Flipping Awesome Drones Take Flight

This drone control algorithm mimics the acrobatic, and sometimes unstable, flight patterns of birds for more agile navigation.

Nick Bild
1 month agoDrones
Are you sure you know what you're doing? (📷: M. Wang et al.)

Today’s drones may be pretty nimble in the sky, especially in the hands of an experienced pilot, but they still pale in comparison to the skills of birds. When flying autonomously, without the aid of a human pilot, the performance gap between drones and birds grows much larger. This is a big problem if drones are going to live up to our expectations in the future. They will not be making package deliveries, locating victims of natural disasters, or much else beyond aerial photography if we cannot improve their capabilities.

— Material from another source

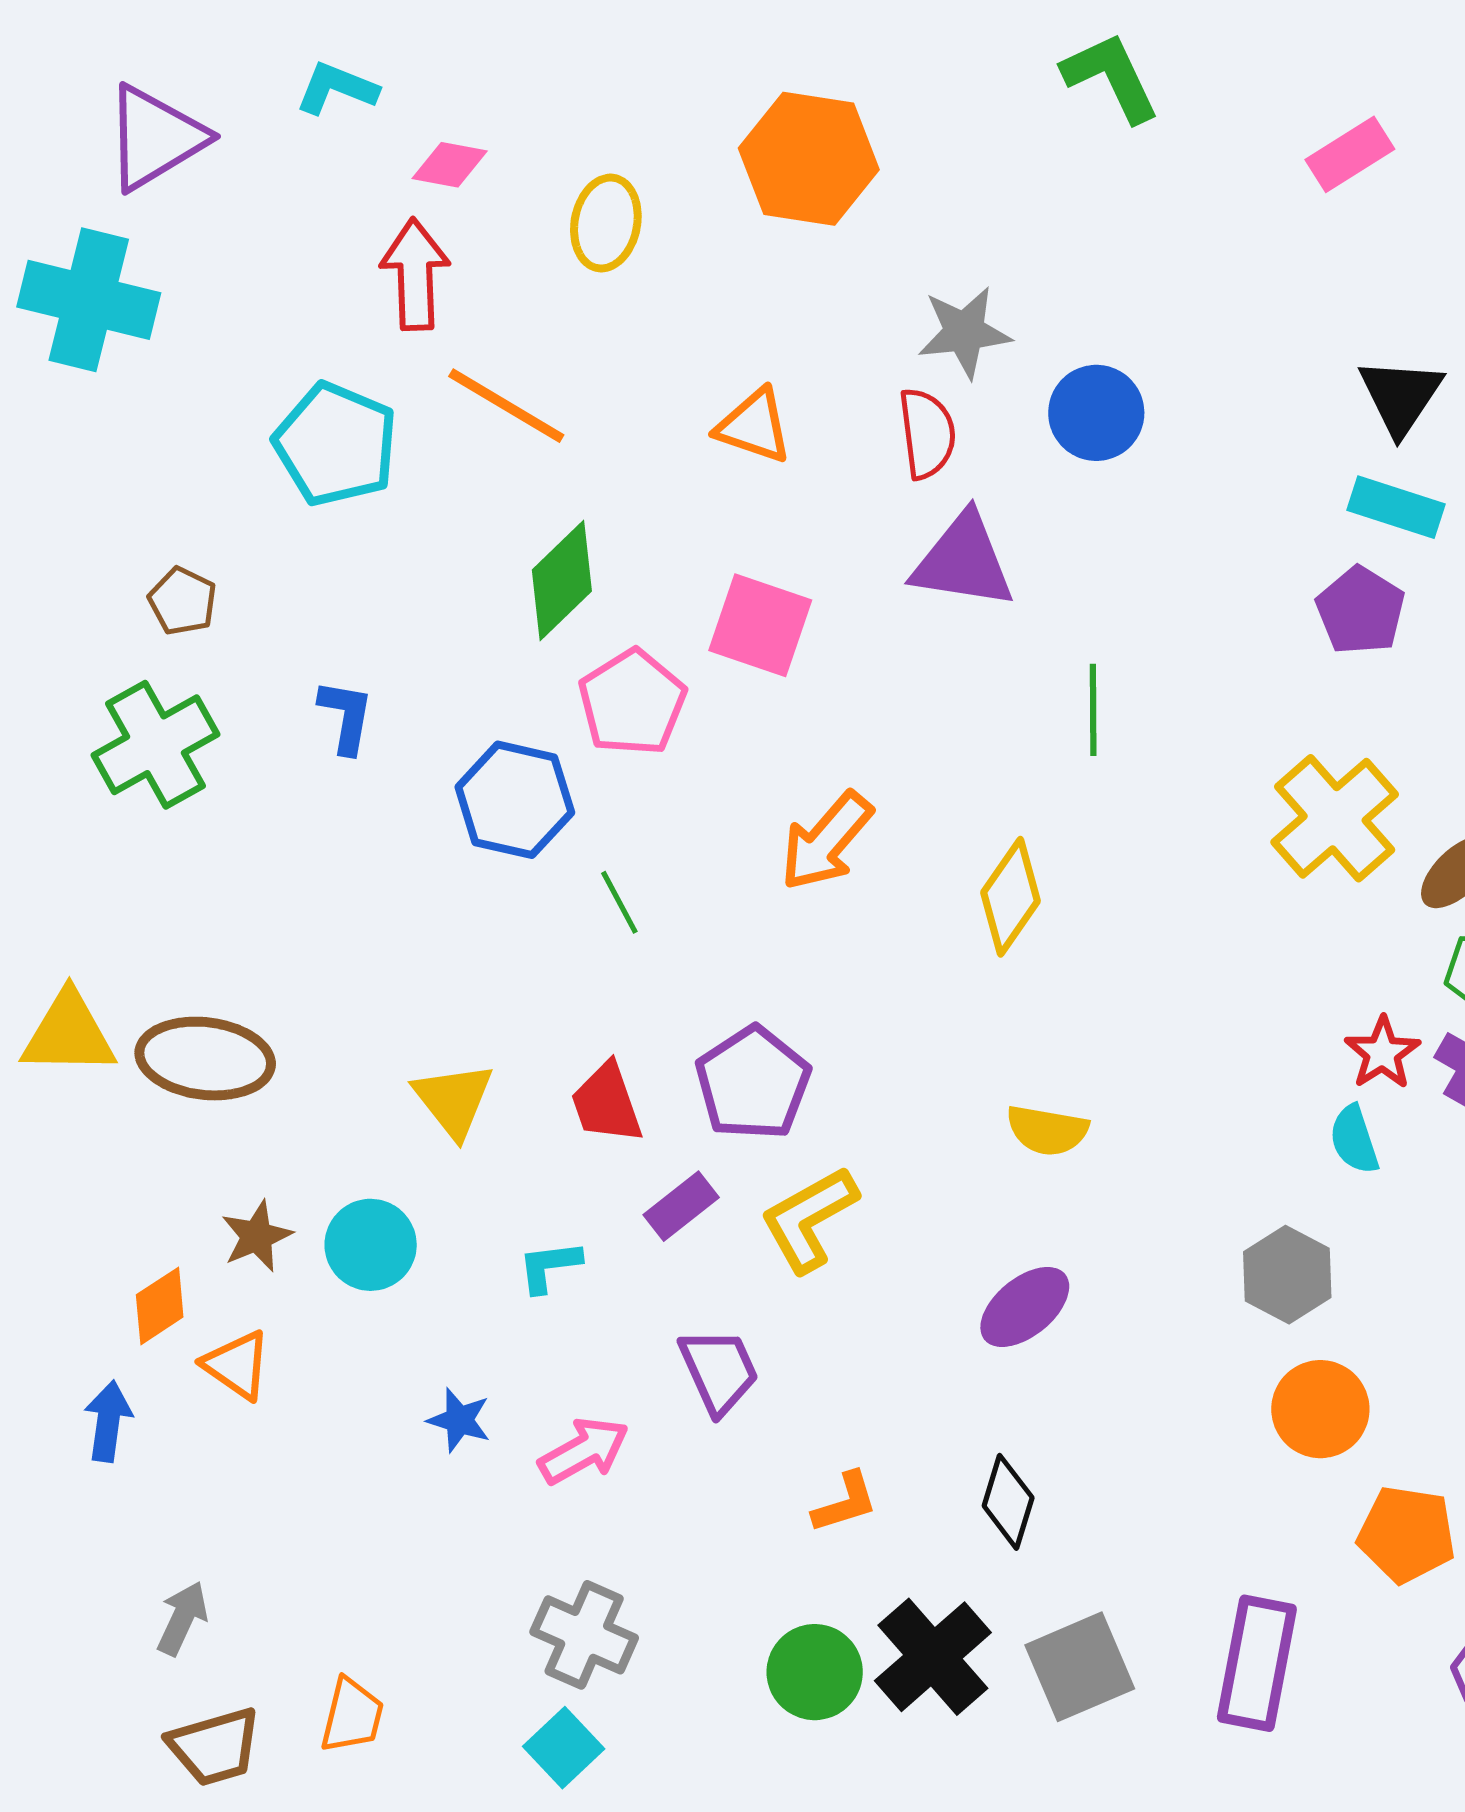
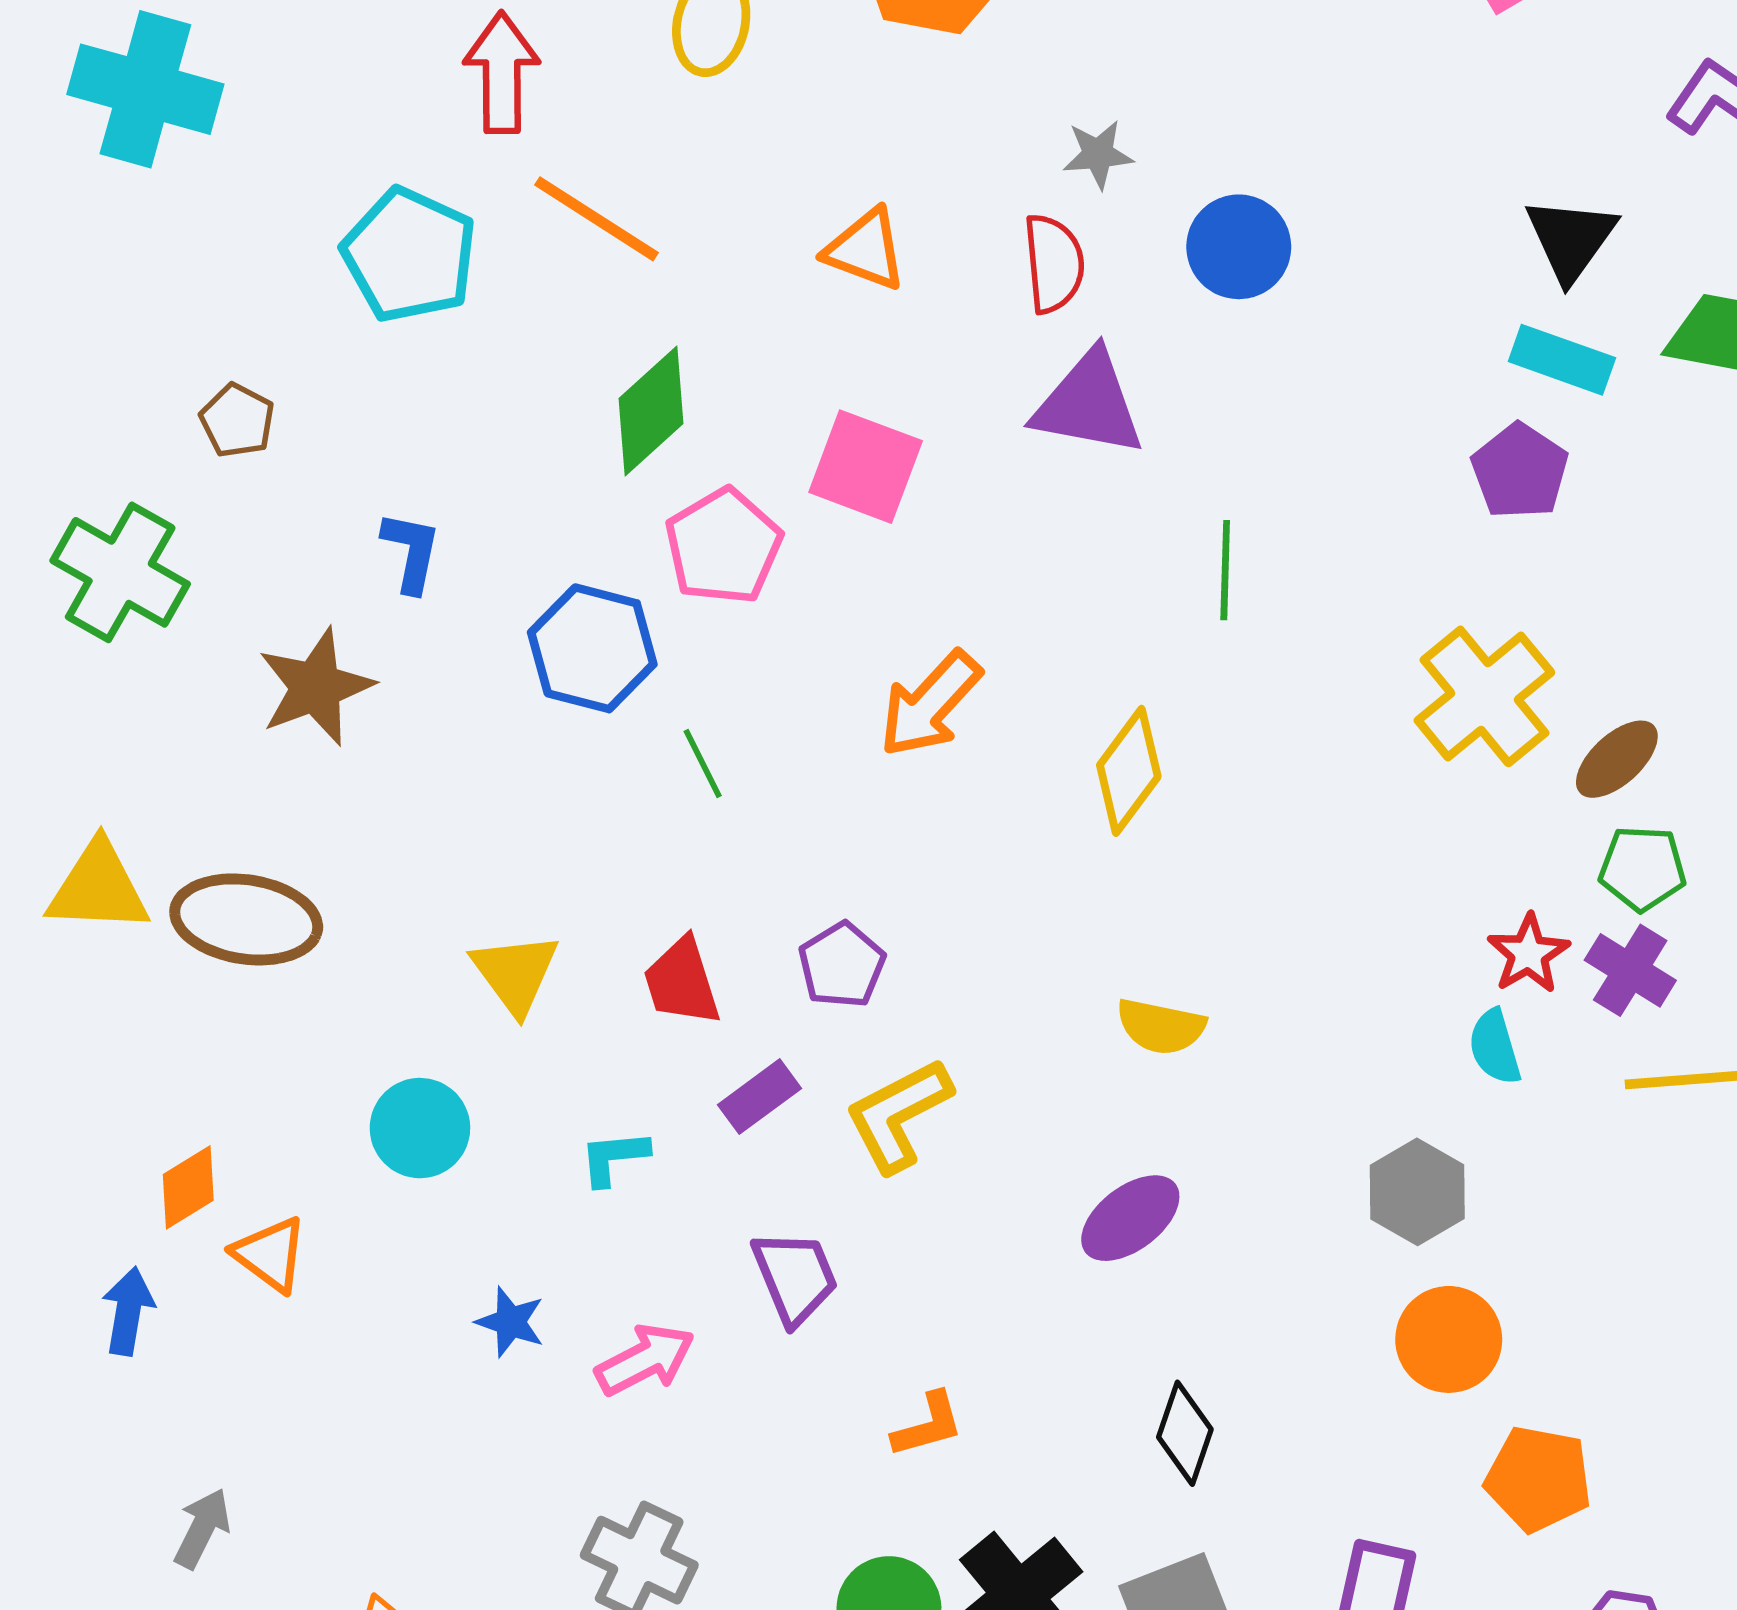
gray star: (964, 332) -> (1098, 154), size x0.7
green cross: (156, 745) -> (120, 572), moved, turned -33
purple pentagon: (753, 1083) -> (842, 965), size x0.7
brown star: (257, 1236) -> (316, 687), moved, size x1.5
black diamond: (1008, 1502) -> (1185, 1433), moved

A big reason for this difference in abilities is birds’ instinctive understanding of the mechanics of flight. At times they do things that just seem wrong to us — they may momentarily enter unstable modes of flight, for instance, to swoop after prey or evade a predator. Flipping around the sky seemingly out of control is something we seek to avoid at all costs. But if you know what you are doing, it turns out it can actually be a good idea under the right circumstances.

Drone developers are awakening to this realization, which is resulting in the creation of some unconventional control mechanisms. Some of these mechanisms are hardware-based (like this flying squirrel drone we recently covered), while others rely on algorithmic advances. Researchers at Zhejiang University have just announced a new type of control system that falls into the latter category. Their control algorithm was developed specifically to carry out complex aerobatic maneuvers that might make us nervous, but that would make a falcon proud.

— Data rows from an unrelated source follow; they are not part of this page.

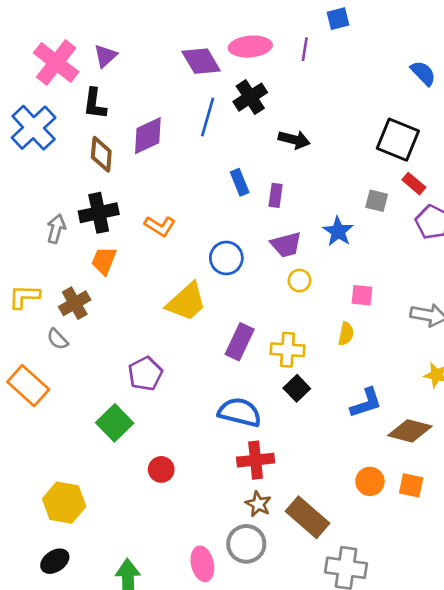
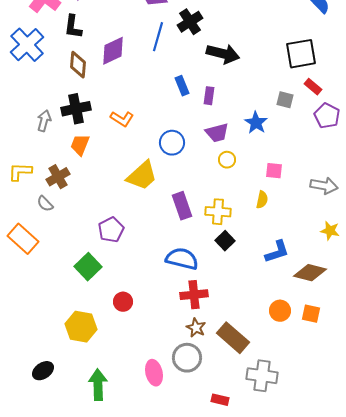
black arrow: (294, 140) -> (223, 54), size x1.4
black square: (398, 140) -> (301, 54), turned -32
purple rectangle: (240, 342) -> (182, 206), turned -44
yellow hexagon: (64, 503) -> (81, 327), moved

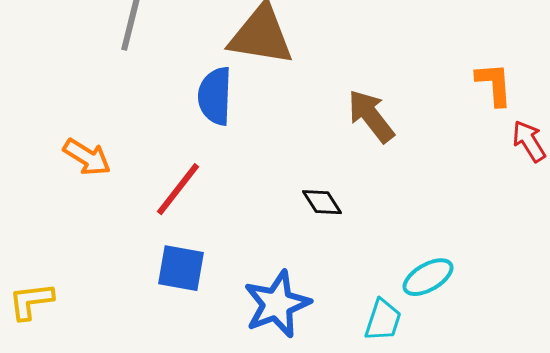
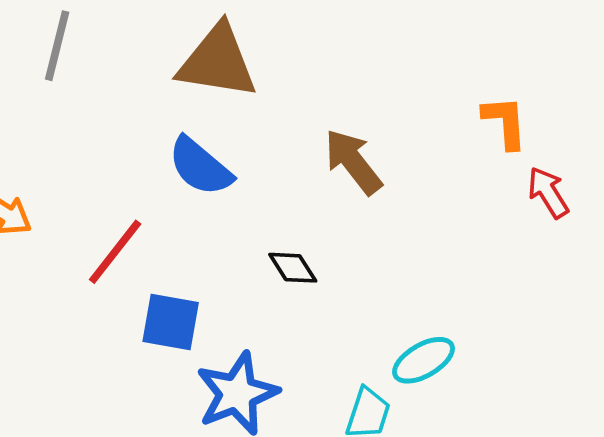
blue semicircle: (215, 96) -> (200, 167), moved, turned -52
blue square: (181, 268) -> (171, 322), moved

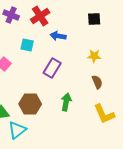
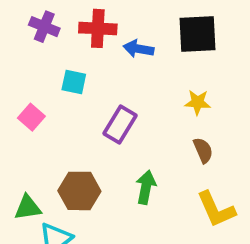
red cross: (40, 16) -> (98, 28), turned 36
black square: (94, 19) -> (198, 34), size x1.6
blue arrow: (58, 36) -> (138, 49), moved

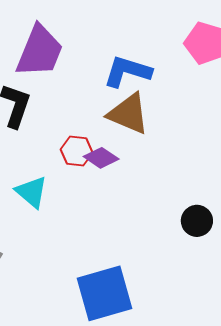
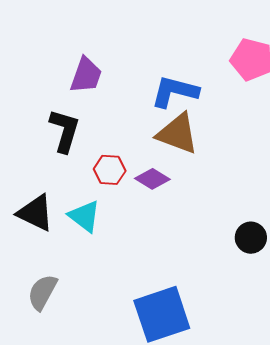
purple trapezoid: (40, 51) -> (86, 75), size x0.7
red hexagon: (77, 151) -> (110, 170), moved

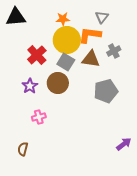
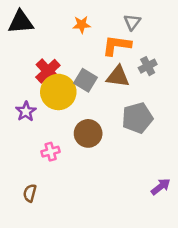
yellow circle: (67, 40) -> (58, 92), moved
brown circle: (58, 83) -> (88, 133), moved
purple star: (30, 86) -> (26, 111), moved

The algorithm is centered around a novel flight representation system. The team breaks down flight into a series of aerobatic intentions, which are discrete movements that reflect changes in both the drone’s position and orientation. By combining these intentions in various sequences, the system enables the drone to adapt to complex environments, such as obstacle-dense forests or urban spaces, by twisting, rolling, and diving their way to their goal.

To ensure these maneuvers are both safe and efficient, the researchers introduced a spatial-temporal joint optimization planner. This software helps the drone calculate the smoothest, most dynamic paths while avoiding collisions with fixed objects. A unique challenge in this area was yaw sensitivity — a rotational movement that can become unstable during fast turns. To address this, they incorporated a compensation mechanism to prevent disruptions during aggressive flight.

Using preloaded maps, onboard computing, and real-time visual data, the system continually adjusts the drone's path mid-flight. It even allows the craft to momentarily assume unstable flight attitudes — a trait shared with birds and bats when performing quick maneuvers.

The system has been tested extensively in both simulation and real-world settings. It performed well indoors and outdoors, successfully navigating obstacle courses and executing complex routines with minimal error. With further enhancements, this work may ultimately prove to be a significant step toward fully autonomous drones capable of handling missions once thought impossible without human control.

Nick Bild
R&D, creativity, and building the next big thing you never knew you wanted are my specialties.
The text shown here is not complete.